Creative Writing | Artists Interview
Bring Tranquility Back To Tai Sang Wai──Chan Pak Kin
Written by CHAN Hiu Tung Ada
Taking "relational art" as the central axis for his creation, Brandon often participates in different community art projects, including the Fishpond Sustainable Art Festival last year. As a person who lives in the countryside, the homely atmosphere is the most remarkable to him. "When the aroma of food permeates the village every evening, and the villagers will ask about the dishes made by others and be solicitous about one another's." The friendliness in the village has fixed Brandon's mind. This year, Brandon cannot sojourn in the village under the pandemic. At the same time, Hong Kong people, who are not allowed to travel abroad, have more time to explore different hotspots in Hong Kong. During the peak period, two to three hundred people visit Tai Sang Wai in a day, which results in a disturbance for the villagers. Thus, annoyed villagers decided to close the village to outsiders. As an ex-resident for two months, Brandon understands the villagers' decision. But compared to his clos e relationship with the villagers last year, the limited opportunities to get in touch with the villagers before devising the idea of the current works made Brandon feel somewhat regretful.

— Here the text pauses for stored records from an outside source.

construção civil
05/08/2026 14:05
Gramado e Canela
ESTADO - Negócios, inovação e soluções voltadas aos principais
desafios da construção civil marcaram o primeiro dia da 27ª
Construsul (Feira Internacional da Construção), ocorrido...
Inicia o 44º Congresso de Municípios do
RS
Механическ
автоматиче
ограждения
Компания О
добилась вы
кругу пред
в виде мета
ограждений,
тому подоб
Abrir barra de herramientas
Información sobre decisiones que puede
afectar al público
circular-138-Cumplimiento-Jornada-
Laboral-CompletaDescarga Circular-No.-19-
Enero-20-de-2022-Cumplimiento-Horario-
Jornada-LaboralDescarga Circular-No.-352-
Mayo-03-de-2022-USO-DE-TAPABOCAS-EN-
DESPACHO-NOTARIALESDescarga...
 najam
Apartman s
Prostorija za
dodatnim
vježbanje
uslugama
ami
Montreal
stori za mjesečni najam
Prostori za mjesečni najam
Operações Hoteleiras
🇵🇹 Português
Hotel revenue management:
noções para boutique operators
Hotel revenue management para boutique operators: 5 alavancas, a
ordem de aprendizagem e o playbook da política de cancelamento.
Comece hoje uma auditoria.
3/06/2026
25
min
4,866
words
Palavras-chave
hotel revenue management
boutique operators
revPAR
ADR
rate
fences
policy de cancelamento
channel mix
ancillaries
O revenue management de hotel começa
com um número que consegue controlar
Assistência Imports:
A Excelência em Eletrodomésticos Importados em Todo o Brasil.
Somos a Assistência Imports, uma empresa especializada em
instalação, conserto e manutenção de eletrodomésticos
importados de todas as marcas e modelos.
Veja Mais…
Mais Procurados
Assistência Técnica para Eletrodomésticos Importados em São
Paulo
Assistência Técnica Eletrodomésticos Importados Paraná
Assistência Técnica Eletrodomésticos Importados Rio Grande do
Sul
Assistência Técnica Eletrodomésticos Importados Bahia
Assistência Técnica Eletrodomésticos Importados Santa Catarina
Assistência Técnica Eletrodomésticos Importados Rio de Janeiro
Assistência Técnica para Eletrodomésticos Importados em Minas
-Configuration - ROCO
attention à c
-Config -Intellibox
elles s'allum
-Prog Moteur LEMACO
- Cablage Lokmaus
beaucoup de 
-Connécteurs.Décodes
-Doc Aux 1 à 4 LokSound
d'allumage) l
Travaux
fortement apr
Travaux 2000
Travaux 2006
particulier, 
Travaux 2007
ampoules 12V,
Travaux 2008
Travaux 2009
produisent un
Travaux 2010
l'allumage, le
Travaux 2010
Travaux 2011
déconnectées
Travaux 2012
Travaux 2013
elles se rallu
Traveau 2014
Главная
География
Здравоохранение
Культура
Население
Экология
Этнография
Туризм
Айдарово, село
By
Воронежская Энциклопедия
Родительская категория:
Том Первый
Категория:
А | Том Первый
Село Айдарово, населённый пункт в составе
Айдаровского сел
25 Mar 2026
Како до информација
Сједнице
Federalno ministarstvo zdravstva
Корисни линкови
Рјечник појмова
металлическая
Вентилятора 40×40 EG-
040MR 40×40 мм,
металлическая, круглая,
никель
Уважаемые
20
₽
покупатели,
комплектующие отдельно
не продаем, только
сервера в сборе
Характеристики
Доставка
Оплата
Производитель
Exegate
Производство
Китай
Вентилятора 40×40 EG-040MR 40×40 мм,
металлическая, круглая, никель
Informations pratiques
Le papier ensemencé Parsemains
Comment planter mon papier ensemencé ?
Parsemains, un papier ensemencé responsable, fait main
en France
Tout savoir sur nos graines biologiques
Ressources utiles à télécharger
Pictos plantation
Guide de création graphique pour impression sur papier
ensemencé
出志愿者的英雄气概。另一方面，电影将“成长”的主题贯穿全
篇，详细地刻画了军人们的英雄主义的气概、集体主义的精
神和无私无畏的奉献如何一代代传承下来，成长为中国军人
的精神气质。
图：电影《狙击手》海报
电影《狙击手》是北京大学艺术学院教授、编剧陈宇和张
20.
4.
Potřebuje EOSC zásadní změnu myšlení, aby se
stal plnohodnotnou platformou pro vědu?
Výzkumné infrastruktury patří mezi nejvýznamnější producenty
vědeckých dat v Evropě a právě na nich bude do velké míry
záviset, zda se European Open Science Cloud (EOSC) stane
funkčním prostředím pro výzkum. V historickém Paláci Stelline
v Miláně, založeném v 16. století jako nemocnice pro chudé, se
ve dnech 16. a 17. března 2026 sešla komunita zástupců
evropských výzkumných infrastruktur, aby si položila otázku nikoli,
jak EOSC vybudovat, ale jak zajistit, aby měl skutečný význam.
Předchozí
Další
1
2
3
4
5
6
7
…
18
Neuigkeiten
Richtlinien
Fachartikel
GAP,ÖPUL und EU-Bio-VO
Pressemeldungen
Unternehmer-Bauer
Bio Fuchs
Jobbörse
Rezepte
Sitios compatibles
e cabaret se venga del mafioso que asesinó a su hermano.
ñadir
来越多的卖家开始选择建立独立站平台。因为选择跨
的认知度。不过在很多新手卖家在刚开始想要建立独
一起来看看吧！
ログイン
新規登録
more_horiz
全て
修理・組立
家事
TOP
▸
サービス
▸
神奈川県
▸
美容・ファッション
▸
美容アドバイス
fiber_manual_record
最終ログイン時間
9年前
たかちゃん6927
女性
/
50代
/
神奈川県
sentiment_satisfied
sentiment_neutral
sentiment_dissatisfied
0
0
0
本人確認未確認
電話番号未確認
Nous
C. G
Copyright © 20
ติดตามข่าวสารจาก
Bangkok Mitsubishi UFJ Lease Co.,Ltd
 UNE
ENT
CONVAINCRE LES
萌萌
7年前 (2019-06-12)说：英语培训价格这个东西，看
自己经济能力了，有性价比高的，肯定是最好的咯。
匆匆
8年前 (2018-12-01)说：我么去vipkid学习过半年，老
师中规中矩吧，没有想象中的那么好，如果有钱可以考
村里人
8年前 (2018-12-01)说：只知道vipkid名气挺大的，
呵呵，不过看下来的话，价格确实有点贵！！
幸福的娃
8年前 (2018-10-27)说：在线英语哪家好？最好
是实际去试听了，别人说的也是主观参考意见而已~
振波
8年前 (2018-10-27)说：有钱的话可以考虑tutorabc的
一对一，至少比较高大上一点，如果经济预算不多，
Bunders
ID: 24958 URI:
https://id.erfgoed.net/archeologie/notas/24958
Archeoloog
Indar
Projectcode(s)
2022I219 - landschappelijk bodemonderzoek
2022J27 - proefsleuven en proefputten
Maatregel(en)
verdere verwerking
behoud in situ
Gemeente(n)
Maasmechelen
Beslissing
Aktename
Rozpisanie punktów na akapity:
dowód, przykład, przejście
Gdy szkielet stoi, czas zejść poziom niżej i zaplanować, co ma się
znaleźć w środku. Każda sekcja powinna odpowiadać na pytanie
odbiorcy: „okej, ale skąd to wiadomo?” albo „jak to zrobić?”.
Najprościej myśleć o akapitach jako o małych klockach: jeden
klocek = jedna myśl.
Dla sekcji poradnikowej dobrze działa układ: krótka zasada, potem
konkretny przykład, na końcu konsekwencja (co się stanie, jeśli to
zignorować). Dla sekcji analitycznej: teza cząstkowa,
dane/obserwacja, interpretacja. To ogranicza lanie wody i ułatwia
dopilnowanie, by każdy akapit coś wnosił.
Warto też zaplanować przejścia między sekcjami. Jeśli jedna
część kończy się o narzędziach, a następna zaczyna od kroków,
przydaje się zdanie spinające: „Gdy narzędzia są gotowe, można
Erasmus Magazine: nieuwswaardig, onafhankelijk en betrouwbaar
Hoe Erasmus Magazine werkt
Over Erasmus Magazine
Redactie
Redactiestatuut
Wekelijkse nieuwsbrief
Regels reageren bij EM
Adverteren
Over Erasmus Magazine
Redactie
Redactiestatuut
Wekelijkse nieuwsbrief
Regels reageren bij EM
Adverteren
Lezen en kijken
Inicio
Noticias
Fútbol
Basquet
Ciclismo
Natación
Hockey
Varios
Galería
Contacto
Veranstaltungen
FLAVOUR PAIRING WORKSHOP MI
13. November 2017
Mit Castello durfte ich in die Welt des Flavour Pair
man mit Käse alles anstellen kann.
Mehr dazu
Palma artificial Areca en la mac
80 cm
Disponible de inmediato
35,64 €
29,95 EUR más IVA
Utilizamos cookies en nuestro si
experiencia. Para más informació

"You must familiarize yourself with the population distribution of the place, the names of the people and the stories behind, regardless of community type. Dialogue can only be initiated with mutual respect under a long term relationship." Bradon made this remark on participatory community art. He had many opportunities to interact with villagers last year, but the circumstance this year made this impossible. "It's hard to gain insight without taking time to experience." Therefore, Brandon visited the village, sat by the fishponds and immersed himself in thought without disturbing the villagers. The distance between people is widening. How can we respond to such a situation with an artwork derived from nature? The handcrafted wooden single chairs with eaves along the fishponds are Brandon's response. By letting participants experience the atmosphere of Tai Sang Wai alone quietly, his work "Seat for One, Thanks! "embodies not only his feeling to the social distancing due to the pandemic but also his regret at the absence of food tasting in the festival this year.
When asked about the expected impact brought by his artwork, Brandon gave an unusual answer, "I don't expect the work to bring much impact on Tai Sang Wai. It should make no differences to Tai Sang Wai at all. The place is not a tourist attraction but the villagers' home." Nevertheless, Brandon will be satisfied if his work can bring tranquillity back to Tai Sang Wai and restore the villagers' daily life by allowing the participants to experience Tai Sang Wai's life and spend enough time to feel this small and peaceful community.